Ugandan police killed five terror suspects following twin attacks
The Ugandan police have shot dead five suspects and arrested 21 people, officials said, following twin suicide bombings claimed by an ISIL (ISIS) affiliate that killed three people.
Counterterrorism officers in the west of the country killed “four suspected terrorists in Ntoroko who were crossing back to DRC”, police spokesman Fred Enanga told a news conference on Thursday.
A fifth man, Sheikh Abas Muhamed Kirevu, was killed near the capital as he tried to escape arrest, Enanga said, adding that Kirevu was a local Islamic leader who was “responsible for reawakening the terror cells in Kampala”.
Police also arrested 21 suspects as part of a crackdown on the Allied Democratic Forces (ADF), an armed group active in the eastern Democratic Republic of the Congo that the United States has linked to ISIL.
The ADF, historically a Ugandan rebel group, has been accused of killing thousands of civilians in the eastern DRC.
Tuesday’s explosions in the capital Kampala occurred within minutes of each other, with two suicide bombers on motorbikes disguised as “boda boda” motorcycle taxi drivers detonating a device near parliament, while a third attacker targeted a checkpoint near the central police station.

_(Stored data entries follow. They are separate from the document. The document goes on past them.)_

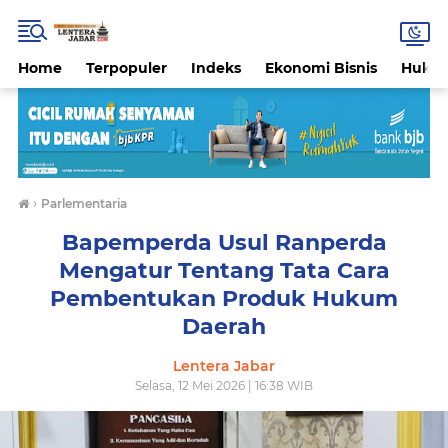
Home
Terpopuler
Indeks
Ekonomi Bisnis
Hukri
›
Parlementaria
Bapemperda Usul Ranperda
Mengatur Tentang Tata Cara
Pembentukan Produk Hukum
Daerah
Lentera Jabar
Selasa, 12 Mei 2026 | 16:38 WIB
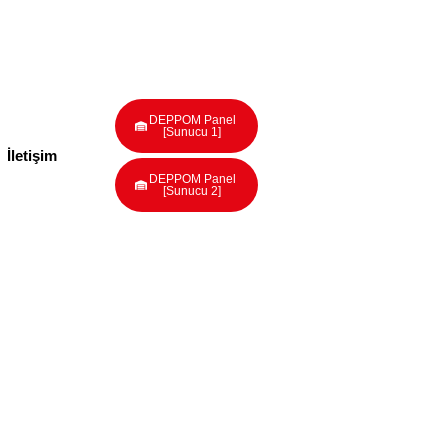
DEPPOM Panel
[Sunucu 1]
İletişim
DEPPOM Panel
[Sunucu 2]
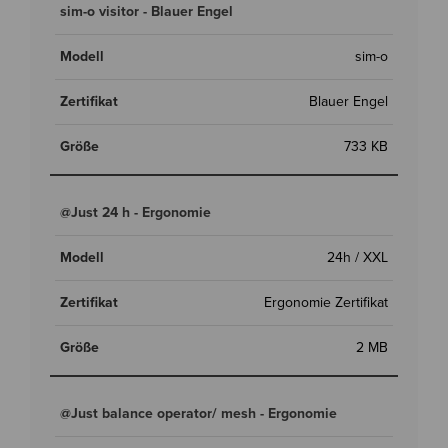
sim-o visitor - Blauer Engel
sim-o
Blauer Engel
733 KB
@Just 24 h - Ergonomie
24h / XXL
Ergonomie Zertifikat
2 MB
@Just balance operator/ mesh - Ergonomie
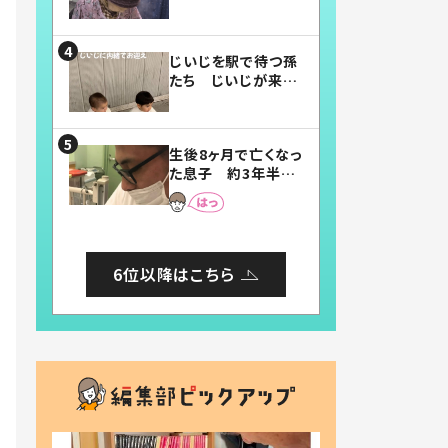
賛したお弁当に「美
味しそう」「お弁当す
ごい」
じいじを駅で待つ孫
たち じいじが来た
瞬間…！？「じいじイ
ケメン」「デレッデレ」
「嬉しくて可愛くてた
生後8ヶ月で亡くなっ
まらない」「幸せにな
た息子 約3年半
れる」
後、当時の妻の日記
に書いてあった本音
とは
6位以降はこちら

The twin attacks, which killed at least three people and injured 33 others, were the latest in a string of attacks in the East African country.

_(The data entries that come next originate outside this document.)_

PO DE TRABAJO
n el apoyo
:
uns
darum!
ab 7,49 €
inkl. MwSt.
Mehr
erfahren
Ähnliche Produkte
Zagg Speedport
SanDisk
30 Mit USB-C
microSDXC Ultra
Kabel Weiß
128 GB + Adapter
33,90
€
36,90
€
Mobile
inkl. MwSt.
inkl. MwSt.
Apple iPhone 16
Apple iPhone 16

ADF claimed responsibility for a bomb packed with nails and shrapnel that exploded near a popular street-side restaurant strip in Kawempe division in Kampala last month.

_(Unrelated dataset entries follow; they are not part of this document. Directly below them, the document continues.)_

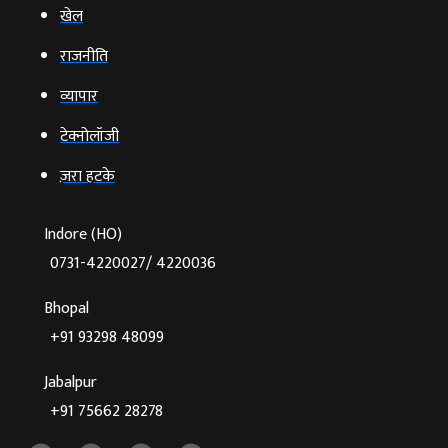
खेल
राजनीति
व्‍यापार
टेक्‍नोलॉजी
ज़रा हटके
Indore (HO)
0731-4220027/ 4220036
Bhopal
+91 93298 48099
Jabalpur
+91 75662 28278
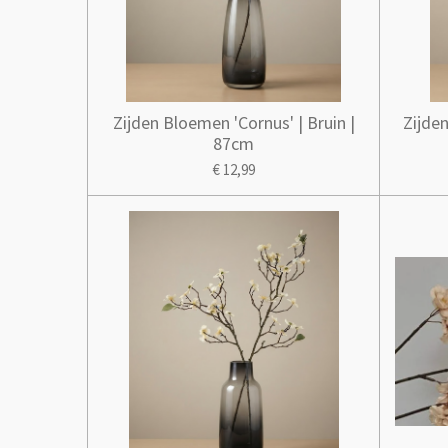
Zijden Bloemen 'Cornus' | Bruin |
Zijden
87cm
€ 12,99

The group has long been opposed to the rule of longtime President Yoweri Museveni, a US security ally who was the first African leader to deploy peacekeepers in Somalia to protect the federal government from the al-Shabab armed group.
Police arrested a number of suspected ADF operatives following the incident and warned that others were believed to be plotting a new attack on “major installations”.
Washington in March linked the ADF to the ISIL, which in 2019 began to claim some ADF attacks on social media, presenting the group as its regional branch – the Islamic State Central Africa Province, or ISCAP.